The one thing I’ll add is that unrealistically high asking prices in the commercial arena are driven by unrealistically high appraisals. Seems like most commercial appraisals base valuation on a best case assumption; this is inherent in the way appraisals are performed. Since 2 of the 3 methods of appraising properties are actually based on comps sold - one on sale prices, the other on income, the bias is that the properties that don’t sell are not included in the analysis. My opinion is that the properties that do sell are the ones able to attract higher bids, thereby biasing the analysis upward. When a distress sale occurs the appraiser either disregards it as a ‘forced sale’, or adjusts the comp upward because of the distress situation. After 35 years as a broker, investor, lender and syndicator in commercial property, having completed over 600 commercial property purchases or financings, and having read over 5000 appraisals, my opinion is that on average commercial appraisals are 15 % higher than real market value. So it’s not surprising that a seller, believing his property is worth 15% more than it is, decides to put his property on the market adds an additional 10-15% for negotiating room or just to see if he can get a higher offer. There you have the 30% over market asking prices for Loopnet listings mentioned in this thread.

People who really want to sell their property ASAP should conduct an auction, thoroughly advertised to interested buyers. I successfully did just that with a small downscale apartment complex I owned in Arlington Texas, in a very rough neighborhood. The natural buyer was the University of Texas at Arlington, but when I had the property listed for 6 months they were the only offer at an unacceptable price of $185,000. When the listing expired I was approached by a broker who suggested we auction the property and he had half dozen buyers who would bid, he told me we should make the auction absolute with a minimum bid of $195,000, but if $195 was the best we got he would forgo his commission. The results were that UT Arlington bid $205,000, $20k over there best offer, but lost out to the high bid of $222,500.

BTW, the appraisal on this property was $250,000. Interesting from two perspectives. One is that whenever at all possible appraisers like to come in at the roundest number available, to underscore the inexactness of their appraisal value, secondly the appraisal did not adequately adjust comps for just how undesirable the neighborhood of my property was. Using a standard management fee percentage understated the management fee necessary to compensate for the additional time a manager had to spend on a property like the one I owned due to high tenant turnover, evictions, tenant property damage, drive by shootings, gang harassment, etc.

 You said there's 3 methods of appraising. What are they?

Sales Comparison Approach (comps) - Develops a value based upon comparable sales. This is what residential appraisals use (under 5 units) and is what most think of when they hear appraisal.

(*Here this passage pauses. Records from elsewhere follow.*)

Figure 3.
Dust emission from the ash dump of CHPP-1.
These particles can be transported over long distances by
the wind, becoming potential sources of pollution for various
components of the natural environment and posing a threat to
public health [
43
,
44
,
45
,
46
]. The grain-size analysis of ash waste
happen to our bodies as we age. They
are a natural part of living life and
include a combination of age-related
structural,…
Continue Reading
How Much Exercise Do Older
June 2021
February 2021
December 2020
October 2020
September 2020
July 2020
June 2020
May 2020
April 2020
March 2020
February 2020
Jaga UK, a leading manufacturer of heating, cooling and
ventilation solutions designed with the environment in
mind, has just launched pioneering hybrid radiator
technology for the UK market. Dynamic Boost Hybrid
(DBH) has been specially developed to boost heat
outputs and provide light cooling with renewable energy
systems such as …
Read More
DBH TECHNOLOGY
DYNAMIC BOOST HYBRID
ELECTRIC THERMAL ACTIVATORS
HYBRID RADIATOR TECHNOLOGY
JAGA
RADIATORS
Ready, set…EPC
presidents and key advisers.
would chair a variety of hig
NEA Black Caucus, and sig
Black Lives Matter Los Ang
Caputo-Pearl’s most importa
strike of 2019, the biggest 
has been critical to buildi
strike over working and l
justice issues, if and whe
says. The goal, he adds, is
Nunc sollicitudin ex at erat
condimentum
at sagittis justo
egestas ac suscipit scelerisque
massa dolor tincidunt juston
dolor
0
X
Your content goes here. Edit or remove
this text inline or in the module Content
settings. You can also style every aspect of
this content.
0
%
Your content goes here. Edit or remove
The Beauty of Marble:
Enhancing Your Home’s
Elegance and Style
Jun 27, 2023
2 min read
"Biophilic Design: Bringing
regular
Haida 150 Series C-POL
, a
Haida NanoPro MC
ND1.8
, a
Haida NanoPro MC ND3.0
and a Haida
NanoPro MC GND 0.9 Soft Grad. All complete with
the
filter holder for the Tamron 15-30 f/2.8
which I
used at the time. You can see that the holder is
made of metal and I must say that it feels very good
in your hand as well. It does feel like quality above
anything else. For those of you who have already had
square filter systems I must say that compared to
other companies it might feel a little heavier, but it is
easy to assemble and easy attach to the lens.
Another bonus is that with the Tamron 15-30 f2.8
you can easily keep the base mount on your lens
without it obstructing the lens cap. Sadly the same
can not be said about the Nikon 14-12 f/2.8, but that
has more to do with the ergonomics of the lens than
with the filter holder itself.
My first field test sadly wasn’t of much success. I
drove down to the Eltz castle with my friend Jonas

Income Approach - Value based on the income a property produces.

Cost Approach - How much it would take to build new minus depreciation.

The appraiser should consider all 3 then explain why 1 is more appropriate than the rest.

 How exactly do you figure out income approach?

@Matt Dabek Cap rate = NOI/Sales Price is a good place to start for the income approach. If you know 2 of these variables you can solve for the last one. Obviously don't believe any advertised cap rate/NOI figures without verifying against actual operating statements etc. during due diligence.